→ **THE TASK**:
Exactly how many lines below mention "Ostrava"? Answer with that number alone.
((
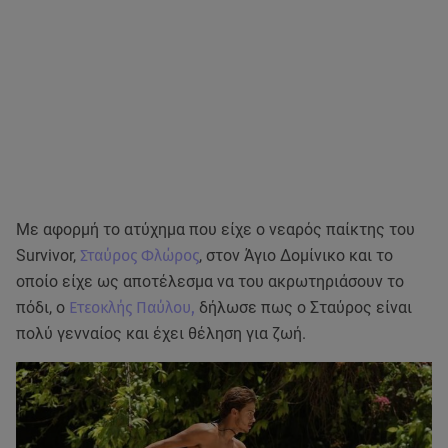
Με αφορμή το ατύχημα που είχε ο νεαρός παίκτης του
Survivor,
Σταύρος Φλώρος
, στον Άγιο Δομίνικο και το
οποίο είχε ως αποτέλεσμα να του ακρωτηριάσουν το
πόδι, ο
Ετεοκλής Παύλου,
δήλωσε πως ο Σταύρος είναι
πολύ γενναίος και έχει θέληση για ζωή.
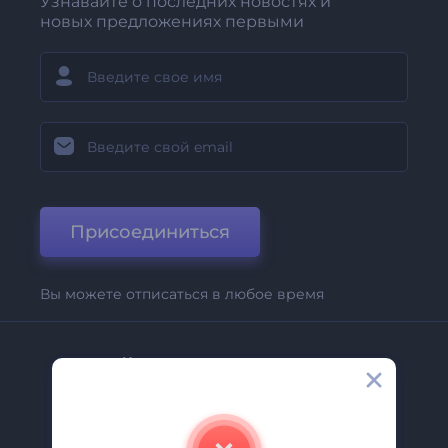
Узнавайте о последних новостях и
новых предложениях первыми
Присоединиться
Вы можете отписаться в любое время
Компания
О Нас
Свяжитесь С Нами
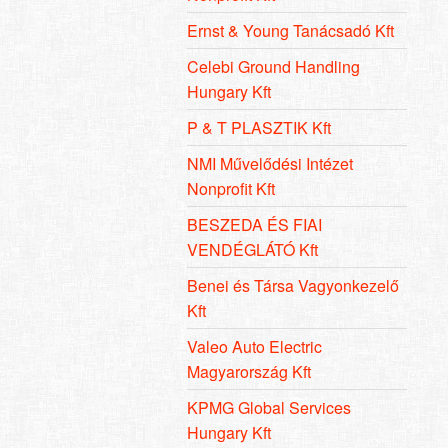
Ernst & Young Tanácsadó Kft
Celebi Ground Handling
Hungary Kft
P & T PLASZTIK Kft
NMI Művelődési Intézet
Nonprofit Kft
BESZEDA ÉS FIAI
VENDÉGLÁTÓ Kft
Benei és Társa Vagyonkezelő
Kft
Valeo Auto Electric
Magyarország Kft
KPMG Global Services
Hungary Kft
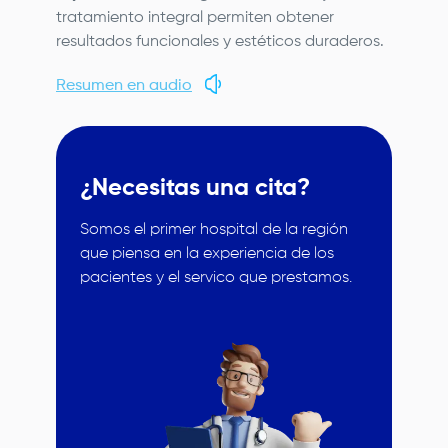
tratamiento integral permiten obtener
resultados funcionales y estéticos duraderos.
Resumen en audio
¿Necesitas una cita?
Somos el primer hospital de la región
que piensa en la experiencia de los
pacientes y el servico que prestamos.
Image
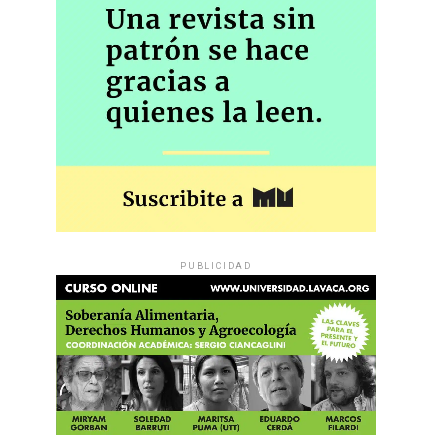
PUBLICIDAD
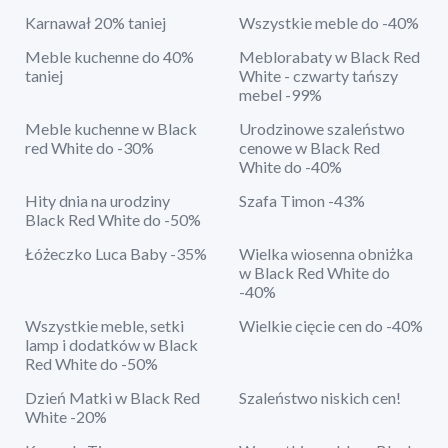
Karnawał 20% taniej
Wszystkie meble do -40%
Meble kuchenne do 40%
Meblorabaty w Black Red
taniej
White - czwarty tańszy
mebel -99%
Meble kuchenne w Black
Urodzinowe szaleństwo
red White do -30%
cenowe w Black Red
White do -40%
Hity dnia na urodziny
Szafa Timon -43%
Black Red White do -50%
Łóżeczko Luca Baby -35%
Wielka wiosenna obniżka
w Black Red White do
-40%
Wszystkie meble, setki
Wielkie cięcie cen do -40%
lamp i dodatków w Black
Red White do -50%
Dzień Matki w Black Red
Szaleństwo niskich cen!
White -20%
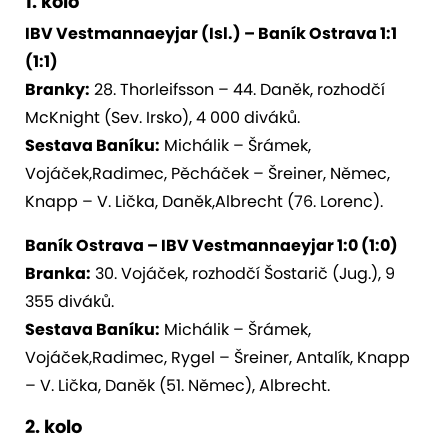
1. kolo
IBV Vestmannaeyjar (Isl.) – Baník Ostrava 1:1
(1:1)
Branky:
28. Thorleifsson – 44. Daněk, rozhodčí
McKnight (Sev. Irsko), 4 000 diváků.
Sestava Baníku:
Michálik – Šrámek,
Vojáček,Radimec, Pěcháček – Šreiner, Němec,
Knapp – V. Lička, Daněk,Albrecht (76. Lorenc).
Baník Ostrava – IBV Vestmannaeyjar 1:0 (1:0)
Branka:
30. Vojáček, rozhodčí Šostarič (Jug.), 9
355 diváků.
Sestava Baníku:
Michálik – Šrámek,
Vojáček,Radimec, Rygel – Šreiner, Antalík, Knapp
– V. Lička, Daněk (51. Němec), Albrecht.
2. kolo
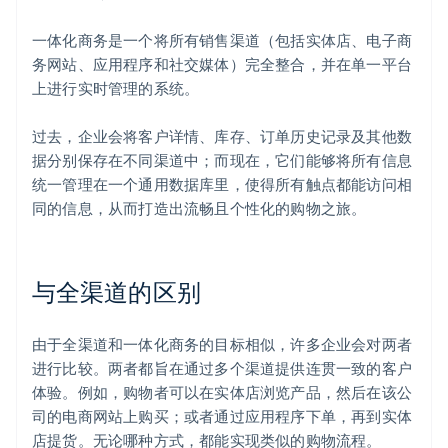
一体化商务是一个将所有销售渠道（包括实体店、电子商
务网站、应用程序和社交媒体）完全整合，并在单一平台
上进行实时管理的系统。
过去，企业会将客户详情、库存、订单历史记录及其他数
据分别保存在不同渠道中；而现在，它们能够将所有信息
统一管理在一个通用数据库里，使得所有触点都能访问相
同的信息，从而打造出流畅且个性化的购物之旅。
与全渠道的区别
由于全渠道和一体化商务的目标相似，许多企业会对两者
进行比较。两者都旨在通过多个渠道提供连贯一致的客户
体验。例如，购物者可以在实体店浏览产品，然后在该公
司的电商网站上购买；或者通过应用程序下单，再到实体
店提货。无论哪种方式，都能实现类似的购物流程。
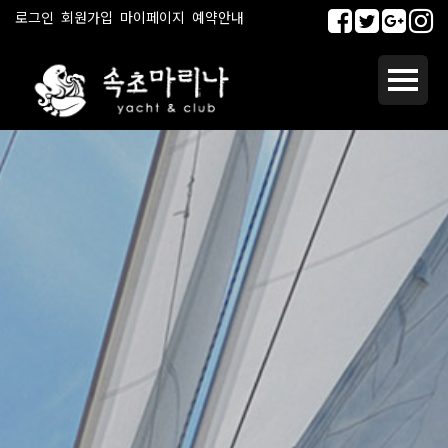
로그인
회원가입
마이페이지
예약안내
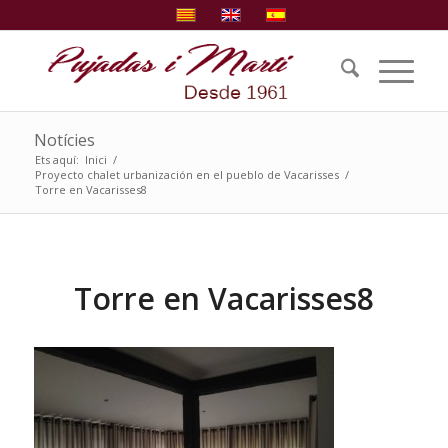
Notícies
Ets aquí:
Inici
/
Proyecto chalet urbanización en el pueblo de Vacarisses
/
Torre en Vacarisses8
Torre en Vacarisses8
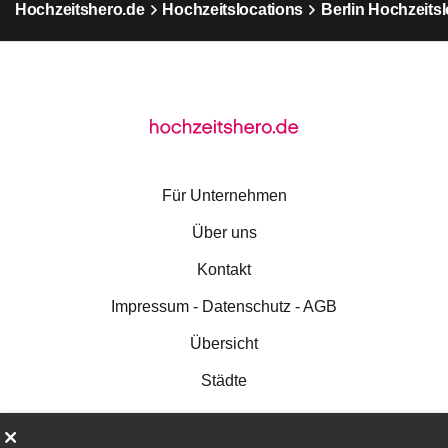
Hochzeitshero.de
Hochzeitslocations
Berlin Hochzeits
Für Unternehmen
Über uns
Kontakt
Impressum - Datenschutz - AGB
Übersicht
Städte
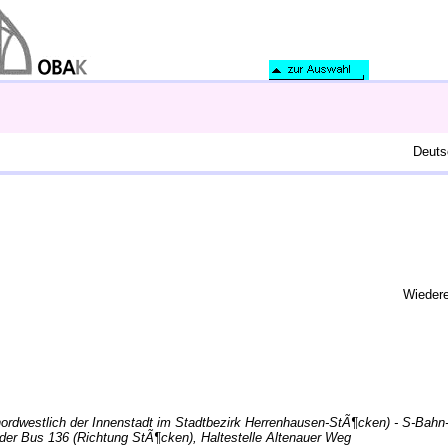
Deuts
Wiedere
 nordwestlich der Innenstadt im Stadtbezirk Herrenhausen-StÃ¶cken) - S-Bahn-
er Bus 136 (Richtung StÃ¶cken), Haltestelle Altenauer Weg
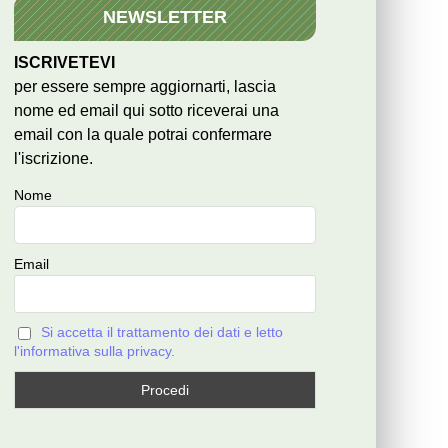
NEWSLETTER
ISCRIVETEVI
per essere sempre aggiornarti, lascia
nome ed email qui sotto riceverai una
email con la quale potrai confermare
l'iscrizione.
Nome
Email
Si accetta il trattamento dei dati e letto
l'informativa sulla privacy.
))
→ **RESULT BELOW**:
2